## Required work
The copy has to match the data exactly and leave out every picture.
*** Excerpted records ***
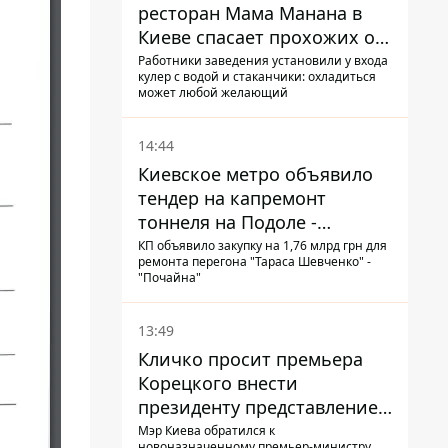
ресторан Мама Манана в
Киеве спасает прохожих от
жары
Работники заведения установили у входа
кулер с водой и стаканчики: охладиться
может любой желающий
14:44
Киевское метро объявило
тендер на капремонт
тоннеля на Подоле -
продлится почти два года
КП объявило закупку на 1,76 млрд грн для
ремонта перегона "Тараса Шевченко" -
"Почайна"
13:49
Кличко просит премьера
Корецкого внести
президенту представление
на увольнение властелина
Мэр Киева обратился к
новоназначенному премьер-министру,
***
## Answer space
ресторан Мама Манана в
Киеве спасает прохожих от
жары
Работники заведения установили у входа
кулер с водой и стаканчики: охладиться
может любой желающий
14:44
Киевское метро объявило
тендер на капремонт
тоннеля на Подоле -
продлится почти два года
КП объявило закупку на 1,76 млрд грн для
ремонта перегона "Тараса Шевченко" -
"Почайна"
13:49
Кличко просит премьера
Корецкого внести
президенту представление
на увольнение властелина
Мэр Киева обратился к
новоназначенному премьер-министру,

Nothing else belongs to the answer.